But after the global economic crisis that has hobbled the West, it is pertinent to ask what leadership China intends to provide to consolidate and extend the liberal international economic order.
One reading of recent events is that the Chinese leadership is bent on redefining that order along illiberal and selfish lines. Three issues stand out: the Google case; the Stern Hu saga; and China’s fixed currency regime.
Cyber attacks on Google’s corporate and individual accounts were traced to China, prompting the company to relocate its operation to Hong Kong. Corporate manoeuvring is in play here: Google’s troubles in the Chinese market, and the Chinese state’s desire to protect its “national champions” from foreign competition.

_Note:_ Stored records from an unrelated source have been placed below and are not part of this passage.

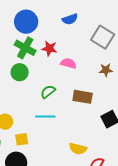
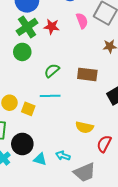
green cross: (25, 48) -> (27, 27), turned 30
pink semicircle: (68, 63) -> (82, 21), moved, turned 56
yellow square: (22, 139) -> (28, 109), moved, turned 32

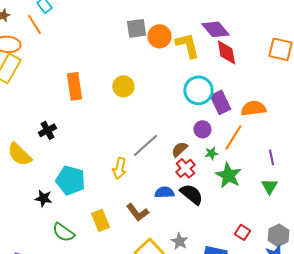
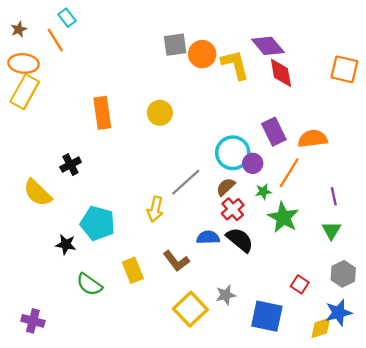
cyan circle: (198, 90) -> (233, 153), moved
gray hexagon: (278, 235) -> (343, 274), moved
gray star: (179, 241) -> (226, 295), turned 30

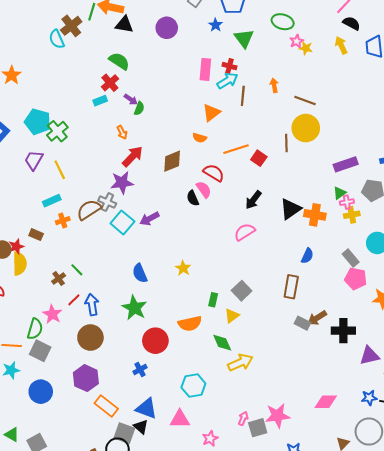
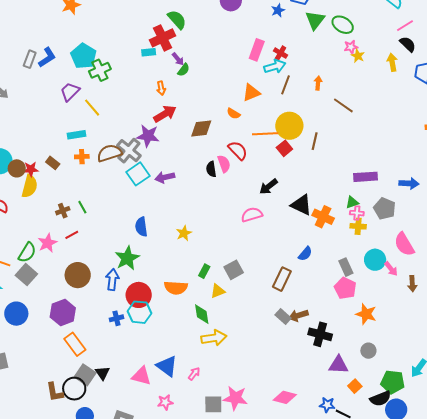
green triangle: (244, 38) -> (315, 20), moved
red cross: (110, 83) -> (162, 38), size x1.4
yellow circle: (306, 128) -> (289, 126), moved
yellow line: (60, 170) -> (92, 108), turned -30
gray cross: (107, 202) -> (129, 151), size x1.4
black triangle: (291, 209) -> (301, 205), turned 45
blue arrow: (92, 305) -> (112, 280), moved
cyan hexagon: (193, 386) -> (139, 312), moved
blue triangle: (146, 408) -> (167, 366), moved
pink arrow: (243, 418) -> (194, 374), moved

But the cyber attacks exposed two deeper concerns: the involvement of Chinese intelligence and/or military structures in cyber warfare; and Beijing’s ongoing control of the Internet and political dissent. Governments, not least the US, have been spying on citizens at home and abroad since the dawn of time. But in the West political dissent is tolerated and mediated through liberal political institutions, not least the rule of law.
The rule of law seems to be lacking in the Stern Hu case. Last year Australian mining giant Rio Tinto rejected a major equity investment by Chinalco, the Chinese aluminium producer. Rio, BHP Billiton and Brazil’s Vale — controlling about 70% of global iron ore reserves — subsequently exacted high prices in annual negotiations with Chinese purchasers. Subsequently Stern Hu, head of Rio’s Chinese operation and an Australian citizen, was arrested on dubious charges — initially espionage, later reduced to theft of corporate secrets and bribery.
Some Australians see this as a reprisal for iron ore price gouging and rejection of Chinese overtures to acquire a strategic stake in the Australian iron ore industry. That is bad if true. Worse was the manner in which the trial was conducted: behind closed doors; no Australian consular presence allowed; those who allegedly bribed Hu were not tried; and the speedy resolution suggested a pre cooked verdict hastily imposed.
The Hu case reminds us that China is not a democracy and suggests Beijing is willing to play hardball for commercial gain — a view reinforced by the Google case. It also raises concerns to exporters of strategic commodities to China in general, particularly Africans.
Furthermore, the Chinese government strongly rejects any international pressure to float the yuan. To be sure, the economic implications of doing so are profound and immensely complex — for China and the world. Yet China’s undervalued currency is partly responsible for the global economic imbalances that underpinned the financial crisis.
Developing countries — not least SA — compete with Chinese exports in Western markets; consequently this matter is of direct interest to us. Some developing countries — Brazil and Indonesia come to mind — have raised this issue with China, but to no avail.
This issue has the potential to undermine the foundations of the liberal international economic order. But the Chinese government publicly insists it bears no responsibility and refuses to take action to float the yuan. This public approach seems to be worryingly dismissive of global concerns and overly focused on maximising national advantage.
Of course there is much more to China’s emerging global role than what I have sketched out here. Much of this is positive. But there is enough in recent developments to give this South African pause, and to inquire what we can expect from the emerging superpower in future.